The United States of America was created some two hundred and fifty years ago on the basis of some commendable high ideals and principles, foremost being freedom, democracy, equality, justice and as Abraham Lincoln once said, a government “of the people, by the people, and for the people.” It is becoming increasingly evident that many of those words are ringing more than a little hollow.

This is nowhere more evident than when one looks at how the economic pie is distributed in the U.S. The top 1 per cent of the population owns 40 per cent of the wealth, while the bottom 90 per cent owns just 25 per cent of the pie. What is worse is that this has been trending the wrong way for decades. In 1989, the top 1 per cent held 30 per cent of the wealth and the bottom 90 per cent had 33 per cent. The rich are indeed getting richer, and the poor are getting poorer. Even more damning are how the stats look like when one considers the race factor. The median income of blacks in the U.S. is around $17,000, of Latinos/Hispanics $21,000, and for all others, it is $65,000. It is no wonder that America has serious racial problems.

The consequences of this are being increasingly felt in a significant deterioration in the quality of life for most Americans. The most glaring inequity resulting from this is the fact that the U.S. is the only country in the developed world that does not have a universal government subsidized health care system. In this respect, the U.S. is keeping company with such countries as Sudan, Afghanistan, Angola and Indonesia. To get sick in America often means to go bankrupt or die. This is unconscionable for a supposedly civilized country.

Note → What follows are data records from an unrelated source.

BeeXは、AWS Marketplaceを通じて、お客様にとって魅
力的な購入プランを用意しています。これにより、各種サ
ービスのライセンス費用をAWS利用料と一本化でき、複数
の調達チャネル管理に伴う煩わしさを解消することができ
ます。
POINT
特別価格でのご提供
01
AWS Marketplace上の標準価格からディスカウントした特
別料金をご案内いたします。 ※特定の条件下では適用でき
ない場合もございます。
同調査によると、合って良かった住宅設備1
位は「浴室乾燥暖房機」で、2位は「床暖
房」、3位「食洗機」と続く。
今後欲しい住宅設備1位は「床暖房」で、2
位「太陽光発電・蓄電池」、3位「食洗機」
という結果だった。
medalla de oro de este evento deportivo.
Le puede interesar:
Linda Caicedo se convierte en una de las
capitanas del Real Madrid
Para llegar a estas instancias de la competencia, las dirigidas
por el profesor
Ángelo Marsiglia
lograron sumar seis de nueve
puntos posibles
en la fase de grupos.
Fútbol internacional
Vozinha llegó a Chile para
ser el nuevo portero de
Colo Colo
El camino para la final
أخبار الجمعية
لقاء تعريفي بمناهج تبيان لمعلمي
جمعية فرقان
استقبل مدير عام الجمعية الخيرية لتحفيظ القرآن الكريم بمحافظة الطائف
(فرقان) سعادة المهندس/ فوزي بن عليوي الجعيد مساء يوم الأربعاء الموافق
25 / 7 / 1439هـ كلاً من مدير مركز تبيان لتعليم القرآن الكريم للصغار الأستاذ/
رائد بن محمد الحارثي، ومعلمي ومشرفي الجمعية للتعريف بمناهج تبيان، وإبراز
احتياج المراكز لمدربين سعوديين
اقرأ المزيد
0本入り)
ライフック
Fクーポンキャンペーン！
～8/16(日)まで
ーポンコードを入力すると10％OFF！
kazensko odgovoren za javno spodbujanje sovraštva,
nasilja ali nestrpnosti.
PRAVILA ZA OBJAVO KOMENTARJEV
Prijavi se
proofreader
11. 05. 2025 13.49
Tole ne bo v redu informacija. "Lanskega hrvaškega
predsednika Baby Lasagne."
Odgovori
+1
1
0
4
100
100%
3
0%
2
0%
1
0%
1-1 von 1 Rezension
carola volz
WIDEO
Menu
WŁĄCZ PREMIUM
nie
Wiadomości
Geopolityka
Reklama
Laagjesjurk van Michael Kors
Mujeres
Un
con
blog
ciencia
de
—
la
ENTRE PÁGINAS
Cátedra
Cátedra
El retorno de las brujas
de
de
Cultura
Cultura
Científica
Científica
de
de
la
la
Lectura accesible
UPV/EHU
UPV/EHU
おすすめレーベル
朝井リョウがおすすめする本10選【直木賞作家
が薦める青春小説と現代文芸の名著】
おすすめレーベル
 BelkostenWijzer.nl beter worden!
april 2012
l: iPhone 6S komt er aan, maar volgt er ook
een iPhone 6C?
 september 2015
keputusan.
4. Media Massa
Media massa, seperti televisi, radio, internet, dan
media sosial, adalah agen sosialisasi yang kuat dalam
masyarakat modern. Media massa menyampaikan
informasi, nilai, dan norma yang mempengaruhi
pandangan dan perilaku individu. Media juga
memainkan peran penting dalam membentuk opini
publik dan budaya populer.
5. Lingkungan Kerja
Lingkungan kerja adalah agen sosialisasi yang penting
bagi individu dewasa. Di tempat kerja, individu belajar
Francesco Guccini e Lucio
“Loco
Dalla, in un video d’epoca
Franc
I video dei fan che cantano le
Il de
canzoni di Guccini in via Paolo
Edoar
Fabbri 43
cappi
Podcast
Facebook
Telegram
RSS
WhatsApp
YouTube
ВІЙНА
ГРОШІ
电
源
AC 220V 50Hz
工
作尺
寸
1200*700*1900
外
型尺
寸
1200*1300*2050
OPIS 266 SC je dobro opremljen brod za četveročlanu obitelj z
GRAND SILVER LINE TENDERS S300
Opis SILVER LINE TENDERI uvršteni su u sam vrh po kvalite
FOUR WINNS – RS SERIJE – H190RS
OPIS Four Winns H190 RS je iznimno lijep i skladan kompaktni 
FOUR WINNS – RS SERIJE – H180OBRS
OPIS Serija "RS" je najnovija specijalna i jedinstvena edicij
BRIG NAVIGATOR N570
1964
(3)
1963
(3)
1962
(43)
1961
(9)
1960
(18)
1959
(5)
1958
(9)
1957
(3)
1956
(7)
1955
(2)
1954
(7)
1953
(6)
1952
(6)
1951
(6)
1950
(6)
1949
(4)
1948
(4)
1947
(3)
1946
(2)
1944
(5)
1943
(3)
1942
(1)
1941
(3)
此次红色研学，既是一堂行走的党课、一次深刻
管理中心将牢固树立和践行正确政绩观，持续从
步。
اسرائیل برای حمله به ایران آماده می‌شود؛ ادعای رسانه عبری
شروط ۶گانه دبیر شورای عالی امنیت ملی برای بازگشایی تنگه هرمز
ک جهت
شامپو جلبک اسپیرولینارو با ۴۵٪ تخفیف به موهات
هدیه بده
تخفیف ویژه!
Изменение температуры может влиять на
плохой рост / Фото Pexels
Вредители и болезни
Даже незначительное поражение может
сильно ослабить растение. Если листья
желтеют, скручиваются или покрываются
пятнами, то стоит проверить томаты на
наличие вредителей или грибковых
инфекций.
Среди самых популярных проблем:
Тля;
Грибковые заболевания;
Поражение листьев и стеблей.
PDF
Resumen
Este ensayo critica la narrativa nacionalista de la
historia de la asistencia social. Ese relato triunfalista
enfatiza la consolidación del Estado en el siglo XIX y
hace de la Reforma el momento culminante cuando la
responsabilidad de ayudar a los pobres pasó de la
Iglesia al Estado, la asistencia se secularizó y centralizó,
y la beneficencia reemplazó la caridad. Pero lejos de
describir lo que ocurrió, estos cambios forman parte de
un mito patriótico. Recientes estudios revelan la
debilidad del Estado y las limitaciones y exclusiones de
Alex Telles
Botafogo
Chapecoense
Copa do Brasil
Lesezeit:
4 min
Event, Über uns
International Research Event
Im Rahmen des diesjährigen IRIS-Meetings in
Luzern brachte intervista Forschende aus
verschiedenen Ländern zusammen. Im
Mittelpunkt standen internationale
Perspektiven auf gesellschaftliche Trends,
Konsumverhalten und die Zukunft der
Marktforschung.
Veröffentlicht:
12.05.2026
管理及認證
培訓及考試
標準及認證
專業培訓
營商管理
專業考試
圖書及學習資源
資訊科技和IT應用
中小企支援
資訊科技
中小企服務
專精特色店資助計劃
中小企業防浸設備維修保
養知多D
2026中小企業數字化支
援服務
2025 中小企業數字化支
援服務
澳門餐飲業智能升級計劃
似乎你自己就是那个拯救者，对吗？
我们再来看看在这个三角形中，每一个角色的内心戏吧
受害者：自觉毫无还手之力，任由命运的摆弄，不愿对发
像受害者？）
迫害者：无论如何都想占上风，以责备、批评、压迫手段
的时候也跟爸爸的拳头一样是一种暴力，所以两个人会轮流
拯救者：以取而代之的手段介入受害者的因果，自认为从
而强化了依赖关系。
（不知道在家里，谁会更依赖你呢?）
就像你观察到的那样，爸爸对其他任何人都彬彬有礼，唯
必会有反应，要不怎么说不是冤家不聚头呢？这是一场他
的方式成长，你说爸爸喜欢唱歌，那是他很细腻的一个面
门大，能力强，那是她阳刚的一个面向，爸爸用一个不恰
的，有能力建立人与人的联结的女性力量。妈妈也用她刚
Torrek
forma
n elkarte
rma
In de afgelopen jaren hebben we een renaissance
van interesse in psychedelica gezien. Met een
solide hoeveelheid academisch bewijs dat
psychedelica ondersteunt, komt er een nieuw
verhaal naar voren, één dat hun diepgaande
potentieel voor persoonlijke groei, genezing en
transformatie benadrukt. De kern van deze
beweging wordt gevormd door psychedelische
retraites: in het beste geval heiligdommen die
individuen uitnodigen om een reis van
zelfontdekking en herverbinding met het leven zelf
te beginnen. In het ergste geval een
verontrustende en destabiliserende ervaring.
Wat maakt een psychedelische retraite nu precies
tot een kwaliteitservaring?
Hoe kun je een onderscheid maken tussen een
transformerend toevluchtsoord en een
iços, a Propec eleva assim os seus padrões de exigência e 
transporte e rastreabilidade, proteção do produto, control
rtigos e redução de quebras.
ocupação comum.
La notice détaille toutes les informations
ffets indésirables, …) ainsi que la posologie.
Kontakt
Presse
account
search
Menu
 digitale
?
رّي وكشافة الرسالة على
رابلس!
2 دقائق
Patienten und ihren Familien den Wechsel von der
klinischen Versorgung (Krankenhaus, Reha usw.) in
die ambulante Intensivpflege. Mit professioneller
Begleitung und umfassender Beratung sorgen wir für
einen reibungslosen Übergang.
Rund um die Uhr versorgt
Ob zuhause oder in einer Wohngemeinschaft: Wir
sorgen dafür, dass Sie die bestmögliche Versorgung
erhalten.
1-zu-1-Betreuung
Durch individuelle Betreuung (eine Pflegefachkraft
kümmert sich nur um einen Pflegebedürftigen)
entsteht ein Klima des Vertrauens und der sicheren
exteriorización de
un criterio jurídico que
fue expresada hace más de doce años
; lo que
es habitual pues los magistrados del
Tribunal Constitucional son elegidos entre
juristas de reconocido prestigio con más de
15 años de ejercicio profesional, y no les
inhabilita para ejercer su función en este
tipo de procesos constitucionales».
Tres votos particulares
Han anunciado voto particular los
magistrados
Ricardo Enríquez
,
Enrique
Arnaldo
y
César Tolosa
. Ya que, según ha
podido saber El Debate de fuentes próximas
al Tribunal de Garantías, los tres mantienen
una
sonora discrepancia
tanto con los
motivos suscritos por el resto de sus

One of the sad corollary developments of the past few decades has been the disappearance of the once respected Republican party as a party of the people. Many have forgotten that Abraham Lincoln was a Republican who was largely responsible for the abolition of slavery and the emancipation of slaves. Theodore Roosevelt was a Republican who fought hard to break up corporate monopolies and trusts, and who helped create the American national park system. Dwight D. Eisenhower was a Republican who expanded the social security system, fought against foreign isolationism, and who warned us of the dangers of the influence of the “military-industrial complex.” Todays Republicans, by contrast, show little empathy for the average American or his needs, but are almost completely focused on corporate tax cuts, gutting the social security system, and concentrating power in the hands of a small corporate elite. They have become a party “of the rich, run by the rich and for the rich”, and the rest be damned.

As the U.S. heads towards elections this fall, it will be interesting to see whether the majority of the American population will finally realize what is being done to them, and begin a course correction to bring the U.S. back on track towards being a respected and humane world power. We indeed need America to become “great” again, but not the perverted and malevolent “great” as Trump defines it.